Not that she doesn’t want to learn languages! This is a kid who speaks a good deal of Mandarin already (thanks to her Taiwanese mother, Chinese nannies, and bilingual preschool), as well as some ASL, thanks to the “Baby Signing Time” series of videos. But Little Pim just didn’t capture her imagination.
What’s the difference, then, between Little Pim, Baby Signing Time, and Sasha’s Chinese education? Well, far be it from me to cast scientific doubt on the Entertainment Immersion Method™ developed by Julia Pimsleur Levine, daughter of the renowned language teacher Paul Pimsleur, but it’s missing what I consider a vital element: song.

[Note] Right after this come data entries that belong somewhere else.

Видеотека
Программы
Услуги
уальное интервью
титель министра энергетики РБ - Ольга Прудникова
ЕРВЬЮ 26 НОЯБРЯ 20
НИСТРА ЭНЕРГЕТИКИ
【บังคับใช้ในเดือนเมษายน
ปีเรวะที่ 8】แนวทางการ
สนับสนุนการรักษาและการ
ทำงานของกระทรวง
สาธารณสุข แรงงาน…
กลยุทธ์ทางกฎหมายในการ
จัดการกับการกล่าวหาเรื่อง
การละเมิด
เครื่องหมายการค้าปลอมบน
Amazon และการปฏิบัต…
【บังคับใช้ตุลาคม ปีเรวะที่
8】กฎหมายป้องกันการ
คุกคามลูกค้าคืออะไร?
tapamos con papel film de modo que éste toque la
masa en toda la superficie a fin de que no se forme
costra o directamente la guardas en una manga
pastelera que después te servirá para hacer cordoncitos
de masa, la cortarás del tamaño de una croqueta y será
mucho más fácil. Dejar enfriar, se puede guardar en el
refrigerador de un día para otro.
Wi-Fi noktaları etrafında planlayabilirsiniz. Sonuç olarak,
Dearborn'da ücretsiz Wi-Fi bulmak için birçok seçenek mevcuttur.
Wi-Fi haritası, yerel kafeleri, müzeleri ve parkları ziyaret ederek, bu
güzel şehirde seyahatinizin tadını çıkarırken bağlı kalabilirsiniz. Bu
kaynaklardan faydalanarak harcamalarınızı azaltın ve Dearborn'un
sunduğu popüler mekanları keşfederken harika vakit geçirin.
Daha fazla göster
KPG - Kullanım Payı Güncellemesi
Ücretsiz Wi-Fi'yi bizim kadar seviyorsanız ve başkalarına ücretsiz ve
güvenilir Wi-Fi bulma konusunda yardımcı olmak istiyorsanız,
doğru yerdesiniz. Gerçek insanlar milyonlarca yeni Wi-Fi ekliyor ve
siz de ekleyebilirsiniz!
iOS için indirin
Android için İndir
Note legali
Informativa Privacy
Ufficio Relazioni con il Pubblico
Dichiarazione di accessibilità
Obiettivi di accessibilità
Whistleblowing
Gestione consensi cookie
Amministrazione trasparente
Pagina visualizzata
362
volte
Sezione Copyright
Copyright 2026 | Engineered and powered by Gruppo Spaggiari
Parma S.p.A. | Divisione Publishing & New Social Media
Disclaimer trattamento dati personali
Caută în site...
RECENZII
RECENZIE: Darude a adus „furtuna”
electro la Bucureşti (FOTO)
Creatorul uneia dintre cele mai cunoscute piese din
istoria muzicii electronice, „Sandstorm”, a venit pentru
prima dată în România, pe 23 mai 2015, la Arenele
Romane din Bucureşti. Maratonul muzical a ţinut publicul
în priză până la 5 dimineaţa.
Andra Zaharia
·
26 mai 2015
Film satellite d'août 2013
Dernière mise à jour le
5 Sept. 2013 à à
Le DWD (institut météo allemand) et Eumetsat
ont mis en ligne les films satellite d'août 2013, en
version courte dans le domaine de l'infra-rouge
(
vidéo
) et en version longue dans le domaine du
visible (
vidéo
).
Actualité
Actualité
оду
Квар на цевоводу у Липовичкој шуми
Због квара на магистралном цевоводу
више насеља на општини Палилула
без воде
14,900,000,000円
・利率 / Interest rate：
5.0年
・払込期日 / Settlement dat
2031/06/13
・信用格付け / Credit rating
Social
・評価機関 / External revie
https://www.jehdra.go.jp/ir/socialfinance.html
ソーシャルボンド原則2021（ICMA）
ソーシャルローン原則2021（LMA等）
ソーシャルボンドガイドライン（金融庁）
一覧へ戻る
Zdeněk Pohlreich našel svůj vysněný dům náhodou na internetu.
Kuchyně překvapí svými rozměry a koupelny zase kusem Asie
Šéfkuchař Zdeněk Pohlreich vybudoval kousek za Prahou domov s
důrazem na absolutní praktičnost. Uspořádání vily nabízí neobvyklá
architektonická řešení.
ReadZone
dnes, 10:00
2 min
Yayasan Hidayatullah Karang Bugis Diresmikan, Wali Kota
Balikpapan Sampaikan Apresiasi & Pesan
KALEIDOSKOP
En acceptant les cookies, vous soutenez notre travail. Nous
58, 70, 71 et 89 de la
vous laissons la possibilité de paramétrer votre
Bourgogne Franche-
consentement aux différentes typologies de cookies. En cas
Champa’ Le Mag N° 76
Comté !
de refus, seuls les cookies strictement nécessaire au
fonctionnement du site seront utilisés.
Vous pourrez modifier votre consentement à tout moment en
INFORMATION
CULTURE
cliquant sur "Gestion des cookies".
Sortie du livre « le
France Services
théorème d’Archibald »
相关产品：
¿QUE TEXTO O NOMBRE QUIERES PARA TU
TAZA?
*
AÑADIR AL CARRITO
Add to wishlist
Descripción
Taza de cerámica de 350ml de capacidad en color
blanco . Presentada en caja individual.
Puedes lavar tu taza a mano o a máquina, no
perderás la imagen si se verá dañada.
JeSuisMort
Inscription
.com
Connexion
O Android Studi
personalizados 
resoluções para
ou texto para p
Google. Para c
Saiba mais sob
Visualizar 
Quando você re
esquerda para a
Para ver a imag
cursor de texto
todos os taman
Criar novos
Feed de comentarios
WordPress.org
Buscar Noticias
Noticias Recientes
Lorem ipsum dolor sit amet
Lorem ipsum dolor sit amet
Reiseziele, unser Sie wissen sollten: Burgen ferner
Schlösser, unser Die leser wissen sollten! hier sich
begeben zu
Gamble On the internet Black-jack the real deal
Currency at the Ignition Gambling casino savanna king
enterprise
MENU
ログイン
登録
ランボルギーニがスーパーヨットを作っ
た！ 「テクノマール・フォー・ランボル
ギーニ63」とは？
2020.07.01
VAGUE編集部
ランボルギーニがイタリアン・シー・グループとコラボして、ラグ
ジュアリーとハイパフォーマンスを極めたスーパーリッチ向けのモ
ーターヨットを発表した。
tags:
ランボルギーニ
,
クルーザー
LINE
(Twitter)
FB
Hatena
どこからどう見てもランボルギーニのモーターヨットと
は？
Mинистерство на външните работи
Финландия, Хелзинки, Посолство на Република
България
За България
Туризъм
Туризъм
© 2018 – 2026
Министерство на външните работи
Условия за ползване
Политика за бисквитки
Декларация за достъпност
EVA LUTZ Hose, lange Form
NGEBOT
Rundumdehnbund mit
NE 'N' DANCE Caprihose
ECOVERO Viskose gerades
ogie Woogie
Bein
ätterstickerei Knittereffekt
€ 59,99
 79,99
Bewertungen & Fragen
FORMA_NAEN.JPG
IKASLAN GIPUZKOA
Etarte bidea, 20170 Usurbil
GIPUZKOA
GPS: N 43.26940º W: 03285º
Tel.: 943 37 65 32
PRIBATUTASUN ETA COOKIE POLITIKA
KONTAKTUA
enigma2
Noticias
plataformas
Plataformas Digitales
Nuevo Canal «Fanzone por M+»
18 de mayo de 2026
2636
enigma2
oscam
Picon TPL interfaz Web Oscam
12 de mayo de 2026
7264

Sasha’s Chinese education is, for example, far from organized. My wife tries to speak it at home, but as often as not she ends up combining English and Mandarin within a single sentence. And at Preschool of America, Chinese is just sort of thrown into the mix, but not necessarily “taught” explicitly. Sasha, however, knows tons of Chinese-language songs—”Twinkle, Twinkle,” “Ba lobo,” “Liang zhi laohu“—and even sings them to herself, often without our prompting. She’s learned them from CDs we have at home, and from song circle time at school. And whenever we let her watch “Ni Hao, Kai-lan!” she’ll actually say “Ni hao!” to the TV. She loves this stuff because it captures her imagination, instead of presenting her with the preschool version of facts.
Likewise with sign language. The Baby Signing Time series was built entirely around songs—”Sunny Day,” “I’m a Bug,” and so on—and although Sasha’s kind of outgrown the series, she continues to sing the tunes and reference their lyrics out in the real world. And this is in a series of videos that are teaching her how to communicate with deaf people!
So, look. I won’t say Little Pim won’t effectively teach your child how to say a few words in Russian. But it’s hard for me to imagine any kid becoming truly attached to the roly-poly digital panda, or screeching demands to watch the videos again and again and again. Which is, as much as we parents hate it, a pretty damn good sign that our kids take something seriously.